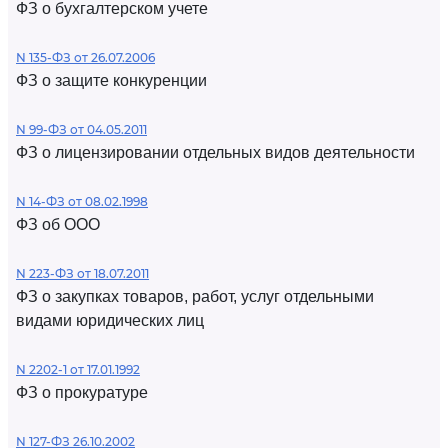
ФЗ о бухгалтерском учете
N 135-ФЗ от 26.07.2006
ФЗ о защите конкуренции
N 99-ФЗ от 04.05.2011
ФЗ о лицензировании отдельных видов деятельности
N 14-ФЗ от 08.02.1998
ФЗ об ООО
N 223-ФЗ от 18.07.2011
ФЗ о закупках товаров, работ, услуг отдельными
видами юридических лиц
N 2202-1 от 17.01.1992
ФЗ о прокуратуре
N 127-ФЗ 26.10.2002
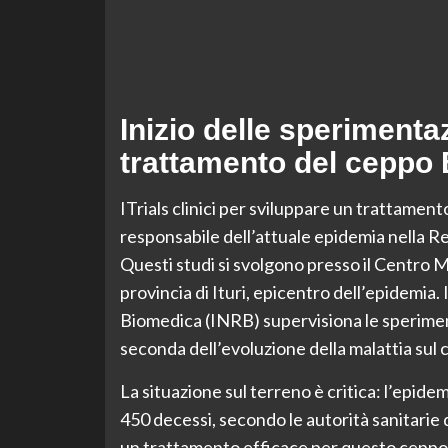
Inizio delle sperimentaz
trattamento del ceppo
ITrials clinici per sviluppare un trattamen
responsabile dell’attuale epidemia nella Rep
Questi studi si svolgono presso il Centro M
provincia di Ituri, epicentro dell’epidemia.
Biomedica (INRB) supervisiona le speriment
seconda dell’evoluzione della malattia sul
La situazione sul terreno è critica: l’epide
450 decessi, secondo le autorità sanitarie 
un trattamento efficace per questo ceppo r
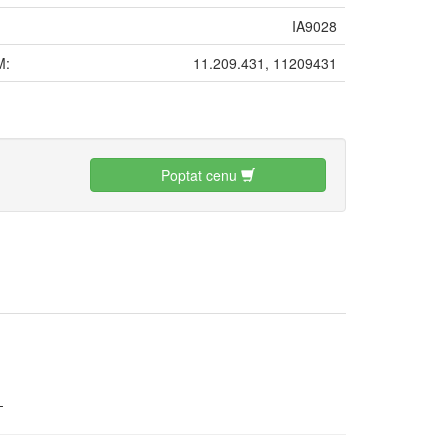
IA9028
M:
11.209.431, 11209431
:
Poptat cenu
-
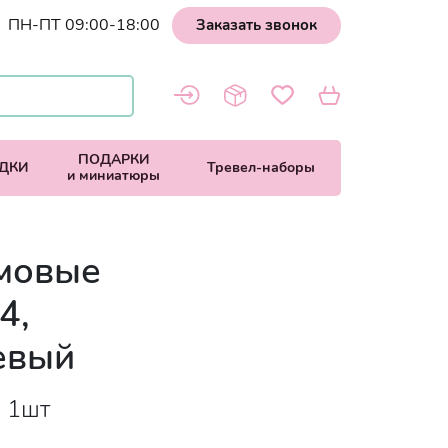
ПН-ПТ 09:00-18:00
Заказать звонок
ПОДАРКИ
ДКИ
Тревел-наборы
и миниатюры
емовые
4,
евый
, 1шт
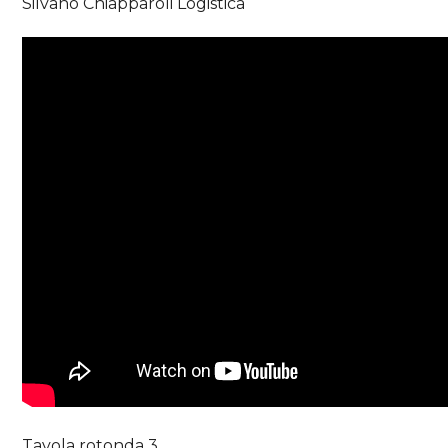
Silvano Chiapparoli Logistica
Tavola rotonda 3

::::

## Task details
Find the line containing "N 2202-1 от 17.01.1992" in the listing above. Please restate word for word that line through the last one, leaving out the pictures.

## Task solution
N 2202-1 от 17.01.1992
ФЗ о прокуратуре
N 127-ФЗ 26.10.2002
Inizio delle sperimentaz
trattamento del ceppo
ITrials clinici per sviluppare un trattamen
responsabile dell’attuale epidemia nella Rep
Questi studi si svolgono presso il Centro M
provincia di Ituri, epicentro dell’epidemia.
Biomedica (INRB) supervisiona le speriment
seconda dell’evoluzione della malattia sul
La situazione sul terreno è critica: l’epide
450 decessi, secondo le autorità sanitarie 
un trattamento efficace per questo ceppo r
IA9028
M:
11.209.431, 11209431
:
Poptat cenu
-
ПН-ПТ 09:00-18:00
Заказать звонок
ПОДАРКИ
ДКИ
Тревел-наборы
и миниатюры
емовые
4,
евый
, 1шт
Silvano Chiapparoli Logistica
Tavola rotonda 3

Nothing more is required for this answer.